Sunday, March 13, 2005

The Word For the Week

John 11:1-45

We dodged a bullet yesterday, albeit a minor one. It was supposed to snow 1-2", perhaps more. We were worried our new buds would freeze.

But at the last minute, the storm veered off. We had a snow shower, some sprinkles. By late afternoon, patches of blue were breaking through the top of the sky. Today was mild; we spent an hour pruning a tree and clearing leaves from last year's bulbs, which did indeed survive the winter.

Spring puts us in mind of the resurrection; there's a reason Easter is celebrated early in the year. It's good to be reminded that after death, there comes new life, especially after a hard season.

We're not out of the woods yet, of course. Even in South Central Pennsylvania, the middle of March is a contested month. One stray blast from Canada and we could be back in the deep freeze.

Which in turn puts us in mind of the story of Lazarus, who dodges a bullet of his own, sort of. He falls ill and dies while Martha and Mary await the arrival of Jesus. By the time he gets there, Lazarus has been gone four days. He's literally started to stink up the joint. Nevertheless, at his sisters' imploring, Jesus calls him out of his tomb and into the world of the living—only for the reader to hear in the very next chapter that the authorities are plotting his murder.

The contest continues. Eventually, Lazarus dies again.

So his rising isn't a resurrection. That term is reserved for Christ's triumph and his transformation into a new way of being after Easter. But it's obvious that John thought something had happened. Jesus displays a command of death and life that goes far beyond the powers of a mere healer.

I've been fumbling for this story in this bloody week bookended by bombings in Iraq and assaults on judges and their families at home. I did some Googling before writing today: there were 119,000 news stories this week about someone being killed. 63,700 stories mentioned someone dying; 14,100 mentioned a burial.

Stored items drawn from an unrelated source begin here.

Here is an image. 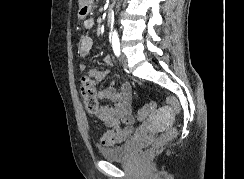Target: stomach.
Masks as SVG:
<instances>
[{"instance_id":"0dacf381","label":"stomach","mask_w":244,"mask_h":179,"mask_svg":"<svg viewBox=\"0 0 244 179\" xmlns=\"http://www.w3.org/2000/svg\"><path fill=\"white\" fill-rule=\"evenodd\" d=\"M92 4L93 0H79V20H84L88 16L89 12H91Z\"/></svg>"}]
</instances>
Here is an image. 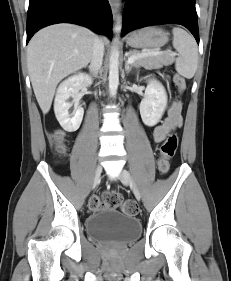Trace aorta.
<instances>
[{
    "instance_id": "762f6f07",
    "label": "aorta",
    "mask_w": 231,
    "mask_h": 281,
    "mask_svg": "<svg viewBox=\"0 0 231 281\" xmlns=\"http://www.w3.org/2000/svg\"><path fill=\"white\" fill-rule=\"evenodd\" d=\"M118 33V31H117ZM117 37L115 38V42ZM119 85V51L117 46H113L109 63V90L111 97L115 98Z\"/></svg>"
}]
</instances>
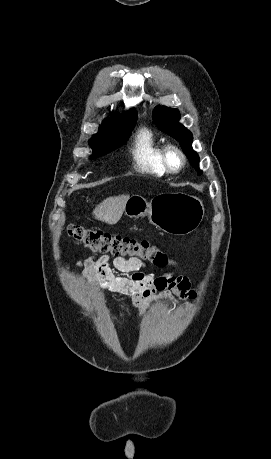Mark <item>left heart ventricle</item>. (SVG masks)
Masks as SVG:
<instances>
[{
  "label": "left heart ventricle",
  "mask_w": 271,
  "mask_h": 459,
  "mask_svg": "<svg viewBox=\"0 0 271 459\" xmlns=\"http://www.w3.org/2000/svg\"><path fill=\"white\" fill-rule=\"evenodd\" d=\"M171 162L174 167H179L180 165V158L177 154L171 155Z\"/></svg>",
  "instance_id": "left-heart-ventricle-1"
}]
</instances>
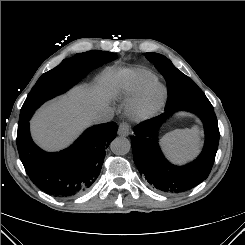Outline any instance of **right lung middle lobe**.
Masks as SVG:
<instances>
[{
  "mask_svg": "<svg viewBox=\"0 0 245 245\" xmlns=\"http://www.w3.org/2000/svg\"><path fill=\"white\" fill-rule=\"evenodd\" d=\"M88 57L102 59L104 63L115 60L117 54L106 51H88L64 59L57 67L44 73L28 94L20 111L19 124L28 121L34 111L45 101L62 94L77 83L81 77L82 65Z\"/></svg>",
  "mask_w": 245,
  "mask_h": 245,
  "instance_id": "dd1d6c3e",
  "label": "right lung middle lobe"
}]
</instances>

But to invert Stalin, "a million deaths is a statistic; one death is a tragedy." What's gotten under my skin this week, as we've awaited proper Easter weather, has been one death in particular.

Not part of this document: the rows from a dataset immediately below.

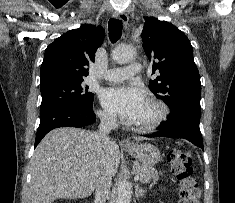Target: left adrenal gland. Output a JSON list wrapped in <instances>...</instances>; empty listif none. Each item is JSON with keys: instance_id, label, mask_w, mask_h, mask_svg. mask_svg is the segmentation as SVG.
Here are the masks:
<instances>
[{"instance_id": "left-adrenal-gland-1", "label": "left adrenal gland", "mask_w": 235, "mask_h": 203, "mask_svg": "<svg viewBox=\"0 0 235 203\" xmlns=\"http://www.w3.org/2000/svg\"><path fill=\"white\" fill-rule=\"evenodd\" d=\"M145 194V190L140 188V186L137 184L135 186V196L136 198L143 197Z\"/></svg>"}]
</instances>
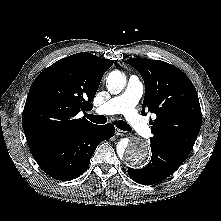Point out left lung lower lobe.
<instances>
[{
    "mask_svg": "<svg viewBox=\"0 0 221 221\" xmlns=\"http://www.w3.org/2000/svg\"><path fill=\"white\" fill-rule=\"evenodd\" d=\"M151 161L142 169L128 168L129 176L139 184H156L173 174L186 160L185 153L162 142L150 141Z\"/></svg>",
    "mask_w": 221,
    "mask_h": 221,
    "instance_id": "1",
    "label": "left lung lower lobe"
}]
</instances>
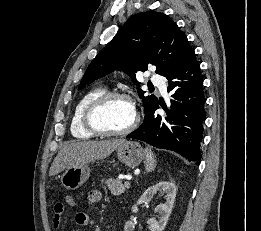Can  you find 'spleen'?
<instances>
[{"label":"spleen","mask_w":261,"mask_h":231,"mask_svg":"<svg viewBox=\"0 0 261 231\" xmlns=\"http://www.w3.org/2000/svg\"><path fill=\"white\" fill-rule=\"evenodd\" d=\"M145 156H146L145 169H146L147 172H151L156 167L155 155H154V153L152 152L151 149L146 148L145 149Z\"/></svg>","instance_id":"obj_1"}]
</instances>
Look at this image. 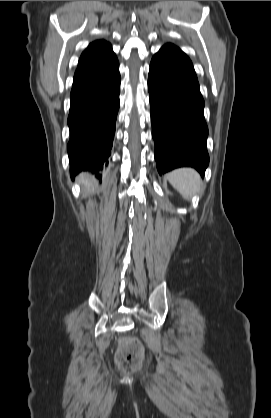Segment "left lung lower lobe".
Wrapping results in <instances>:
<instances>
[{
    "instance_id": "0a47b994",
    "label": "left lung lower lobe",
    "mask_w": 271,
    "mask_h": 418,
    "mask_svg": "<svg viewBox=\"0 0 271 418\" xmlns=\"http://www.w3.org/2000/svg\"><path fill=\"white\" fill-rule=\"evenodd\" d=\"M148 90L159 174L191 166L203 177L209 164L208 127L188 56L172 44L163 46L151 60Z\"/></svg>"
}]
</instances>
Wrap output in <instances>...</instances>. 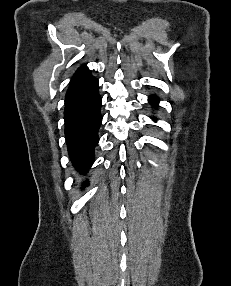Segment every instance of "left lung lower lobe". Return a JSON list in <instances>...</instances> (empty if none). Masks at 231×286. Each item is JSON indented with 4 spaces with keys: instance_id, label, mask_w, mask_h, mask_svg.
I'll return each mask as SVG.
<instances>
[{
    "instance_id": "obj_1",
    "label": "left lung lower lobe",
    "mask_w": 231,
    "mask_h": 286,
    "mask_svg": "<svg viewBox=\"0 0 231 286\" xmlns=\"http://www.w3.org/2000/svg\"><path fill=\"white\" fill-rule=\"evenodd\" d=\"M149 102H150L152 105L156 106V104H157V102H158V99H157V97H155V96H151V97L149 98Z\"/></svg>"
}]
</instances>
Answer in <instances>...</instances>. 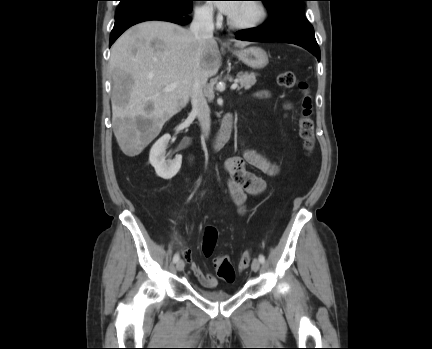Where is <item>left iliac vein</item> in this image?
<instances>
[{
  "instance_id": "4c4485c4",
  "label": "left iliac vein",
  "mask_w": 432,
  "mask_h": 349,
  "mask_svg": "<svg viewBox=\"0 0 432 349\" xmlns=\"http://www.w3.org/2000/svg\"><path fill=\"white\" fill-rule=\"evenodd\" d=\"M251 268L253 271H258L260 268V261L258 259H254Z\"/></svg>"
}]
</instances>
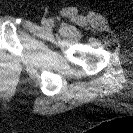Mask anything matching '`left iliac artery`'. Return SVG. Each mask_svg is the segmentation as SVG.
<instances>
[{
	"mask_svg": "<svg viewBox=\"0 0 133 133\" xmlns=\"http://www.w3.org/2000/svg\"><path fill=\"white\" fill-rule=\"evenodd\" d=\"M50 24H52V25H53V20H52V19H50Z\"/></svg>",
	"mask_w": 133,
	"mask_h": 133,
	"instance_id": "obj_1",
	"label": "left iliac artery"
}]
</instances>
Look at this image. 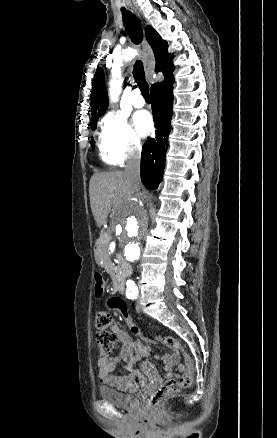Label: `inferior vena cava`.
Instances as JSON below:
<instances>
[{
	"label": "inferior vena cava",
	"instance_id": "602c4592",
	"mask_svg": "<svg viewBox=\"0 0 277 438\" xmlns=\"http://www.w3.org/2000/svg\"><path fill=\"white\" fill-rule=\"evenodd\" d=\"M126 178L131 188H139L140 182V152H134L129 156L125 166Z\"/></svg>",
	"mask_w": 277,
	"mask_h": 438
}]
</instances>
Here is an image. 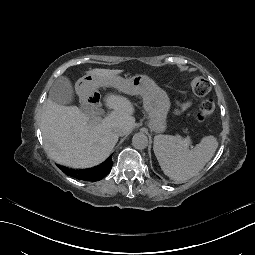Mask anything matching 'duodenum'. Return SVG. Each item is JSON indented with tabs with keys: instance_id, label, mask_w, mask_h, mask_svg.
Instances as JSON below:
<instances>
[{
	"instance_id": "obj_1",
	"label": "duodenum",
	"mask_w": 255,
	"mask_h": 255,
	"mask_svg": "<svg viewBox=\"0 0 255 255\" xmlns=\"http://www.w3.org/2000/svg\"><path fill=\"white\" fill-rule=\"evenodd\" d=\"M78 93L86 108L91 111L100 112L101 109V95L88 82H83L78 87Z\"/></svg>"
}]
</instances>
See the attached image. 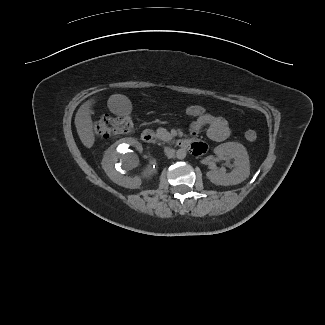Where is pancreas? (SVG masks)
<instances>
[{
  "mask_svg": "<svg viewBox=\"0 0 325 325\" xmlns=\"http://www.w3.org/2000/svg\"><path fill=\"white\" fill-rule=\"evenodd\" d=\"M156 135L159 139L165 142H169L173 138V136L164 128H158L156 130Z\"/></svg>",
  "mask_w": 325,
  "mask_h": 325,
  "instance_id": "cf45deb5",
  "label": "pancreas"
}]
</instances>
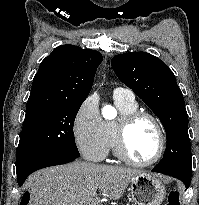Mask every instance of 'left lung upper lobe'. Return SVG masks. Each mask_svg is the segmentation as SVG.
<instances>
[{
  "label": "left lung upper lobe",
  "mask_w": 199,
  "mask_h": 205,
  "mask_svg": "<svg viewBox=\"0 0 199 205\" xmlns=\"http://www.w3.org/2000/svg\"><path fill=\"white\" fill-rule=\"evenodd\" d=\"M111 65L117 77L143 100L165 128L167 148L153 169L191 178L188 115L173 72L159 58L146 52L116 55Z\"/></svg>",
  "instance_id": "1"
}]
</instances>
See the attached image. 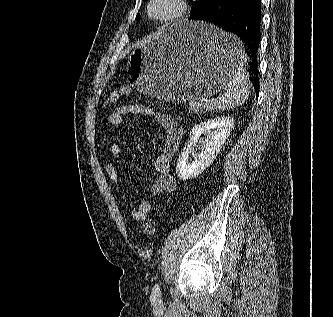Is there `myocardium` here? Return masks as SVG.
I'll use <instances>...</instances> for the list:
<instances>
[{
  "label": "myocardium",
  "instance_id": "f54148a6",
  "mask_svg": "<svg viewBox=\"0 0 333 317\" xmlns=\"http://www.w3.org/2000/svg\"><path fill=\"white\" fill-rule=\"evenodd\" d=\"M160 2H167L171 5V10L166 14H157L154 12V6ZM187 0H149L146 6L147 17L157 23L171 24L180 20L187 12Z\"/></svg>",
  "mask_w": 333,
  "mask_h": 317
}]
</instances>
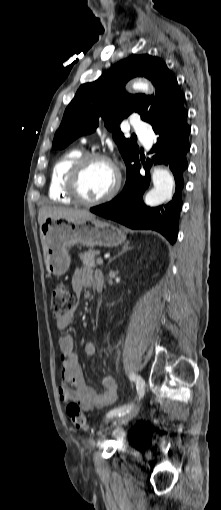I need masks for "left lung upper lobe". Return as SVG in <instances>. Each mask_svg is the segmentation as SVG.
<instances>
[{
    "instance_id": "left-lung-upper-lobe-1",
    "label": "left lung upper lobe",
    "mask_w": 221,
    "mask_h": 510,
    "mask_svg": "<svg viewBox=\"0 0 221 510\" xmlns=\"http://www.w3.org/2000/svg\"><path fill=\"white\" fill-rule=\"evenodd\" d=\"M136 76H145L155 85V96L129 95L126 82ZM185 96L178 89L176 78L160 58L147 54L128 57L115 64L105 75L92 83L80 86L63 115L56 131L52 148L62 149L79 136L92 133L102 118L113 132V138L126 167L138 158L139 148L126 139L118 124L135 112L152 127L174 121L184 114Z\"/></svg>"
}]
</instances>
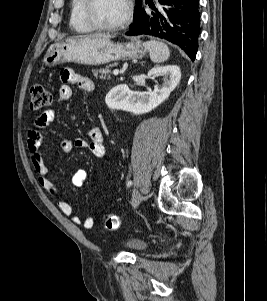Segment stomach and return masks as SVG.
Wrapping results in <instances>:
<instances>
[{"instance_id":"stomach-1","label":"stomach","mask_w":267,"mask_h":301,"mask_svg":"<svg viewBox=\"0 0 267 301\" xmlns=\"http://www.w3.org/2000/svg\"><path fill=\"white\" fill-rule=\"evenodd\" d=\"M146 52L147 49L139 41L121 44L104 38H68L52 44L45 54L43 63L50 67L69 62L102 65L120 59L141 58Z\"/></svg>"}]
</instances>
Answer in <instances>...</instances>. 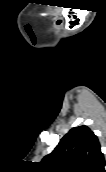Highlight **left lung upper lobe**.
I'll list each match as a JSON object with an SVG mask.
<instances>
[{
  "label": "left lung upper lobe",
  "instance_id": "obj_1",
  "mask_svg": "<svg viewBox=\"0 0 106 172\" xmlns=\"http://www.w3.org/2000/svg\"><path fill=\"white\" fill-rule=\"evenodd\" d=\"M39 167L43 172H106L98 138L87 126L72 128Z\"/></svg>",
  "mask_w": 106,
  "mask_h": 172
}]
</instances>
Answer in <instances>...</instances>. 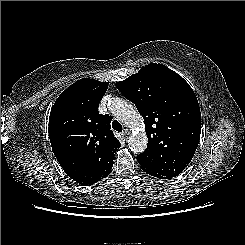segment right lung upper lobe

He was a young man, a little out of college. We'd heard of, but only met, him once, a couple of weeks ago at the going-away party of one my wife's staff. He was her ex-boyfriend, someone she'd known all her life and dated off and on since she was 15.

A week after she moved to Baltimore, he overdosed on drugs at his mother's home and died on a Sunday morning.

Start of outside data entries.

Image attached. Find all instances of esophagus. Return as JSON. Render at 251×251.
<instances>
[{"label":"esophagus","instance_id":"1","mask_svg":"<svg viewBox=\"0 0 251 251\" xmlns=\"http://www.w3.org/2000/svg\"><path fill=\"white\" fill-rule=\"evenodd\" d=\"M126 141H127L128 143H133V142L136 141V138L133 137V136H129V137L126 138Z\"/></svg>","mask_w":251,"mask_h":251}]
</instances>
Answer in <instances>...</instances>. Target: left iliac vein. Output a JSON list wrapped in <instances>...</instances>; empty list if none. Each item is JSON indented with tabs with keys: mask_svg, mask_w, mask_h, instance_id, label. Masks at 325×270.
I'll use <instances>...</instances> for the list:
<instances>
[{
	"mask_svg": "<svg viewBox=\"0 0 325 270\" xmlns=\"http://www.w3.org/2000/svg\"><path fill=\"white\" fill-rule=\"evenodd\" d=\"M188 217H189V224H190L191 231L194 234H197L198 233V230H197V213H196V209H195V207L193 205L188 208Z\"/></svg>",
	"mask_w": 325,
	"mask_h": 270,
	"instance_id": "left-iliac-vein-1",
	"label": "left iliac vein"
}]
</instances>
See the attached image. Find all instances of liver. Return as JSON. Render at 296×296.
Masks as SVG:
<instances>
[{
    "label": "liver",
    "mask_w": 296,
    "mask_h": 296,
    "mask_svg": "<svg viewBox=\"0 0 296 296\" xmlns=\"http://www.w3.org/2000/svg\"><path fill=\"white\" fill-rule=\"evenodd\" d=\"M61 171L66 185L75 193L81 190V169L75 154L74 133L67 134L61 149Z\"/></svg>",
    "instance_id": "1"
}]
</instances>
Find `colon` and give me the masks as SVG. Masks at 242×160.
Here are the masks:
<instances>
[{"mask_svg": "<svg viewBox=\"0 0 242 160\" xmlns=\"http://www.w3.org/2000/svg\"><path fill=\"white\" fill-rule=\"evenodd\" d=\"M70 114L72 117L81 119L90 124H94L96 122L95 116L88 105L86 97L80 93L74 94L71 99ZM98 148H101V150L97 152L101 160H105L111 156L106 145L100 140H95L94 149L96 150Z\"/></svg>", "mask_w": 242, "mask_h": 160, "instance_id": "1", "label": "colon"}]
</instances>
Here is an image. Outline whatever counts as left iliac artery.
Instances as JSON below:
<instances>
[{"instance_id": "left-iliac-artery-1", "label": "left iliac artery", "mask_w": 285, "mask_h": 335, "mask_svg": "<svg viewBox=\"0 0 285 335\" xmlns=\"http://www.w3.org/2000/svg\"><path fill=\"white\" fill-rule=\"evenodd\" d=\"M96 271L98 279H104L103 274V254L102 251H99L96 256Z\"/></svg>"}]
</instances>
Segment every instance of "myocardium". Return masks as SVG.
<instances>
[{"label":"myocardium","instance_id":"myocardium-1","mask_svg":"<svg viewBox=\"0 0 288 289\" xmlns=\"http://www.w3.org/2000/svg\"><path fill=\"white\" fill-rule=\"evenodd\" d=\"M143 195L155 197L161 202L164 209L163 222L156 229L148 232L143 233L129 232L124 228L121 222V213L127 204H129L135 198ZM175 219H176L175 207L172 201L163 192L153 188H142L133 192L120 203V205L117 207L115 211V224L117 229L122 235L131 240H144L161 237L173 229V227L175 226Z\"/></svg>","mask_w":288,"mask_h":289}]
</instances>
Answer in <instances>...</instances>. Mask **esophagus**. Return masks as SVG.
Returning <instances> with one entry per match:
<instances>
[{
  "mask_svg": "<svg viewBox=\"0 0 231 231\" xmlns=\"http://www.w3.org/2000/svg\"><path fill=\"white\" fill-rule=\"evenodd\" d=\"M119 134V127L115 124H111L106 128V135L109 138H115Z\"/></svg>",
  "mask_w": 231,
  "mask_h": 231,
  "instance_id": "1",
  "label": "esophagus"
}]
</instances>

It's strange to drink with a person one night, then hear a week later that he's dead, senselessly. It got to me for other reasons, too: the girlfriend he left behind is young and pretty and full of life and I have to admit I'm a bit protective of her. It saddens me to think about the pain she's had in the past week.

Which in a way puts us back where we began. All week, without knowing it, I have been running through this story in the back of my head, saying—asking, really, begging—Lord, if you had been here, my brother would not have died. Wondering, were you disturbed? Were you greatly moved? Are you the resurrection and the life?

Because I believe, Lord, I believe. But in a contested month in a contested life, I can't help keeping one eye on the clouds and one hand free to pull my jacket tight as an icy breeze blows across my shoulders and down my collar, wondering how long it's going to take you to show up this time.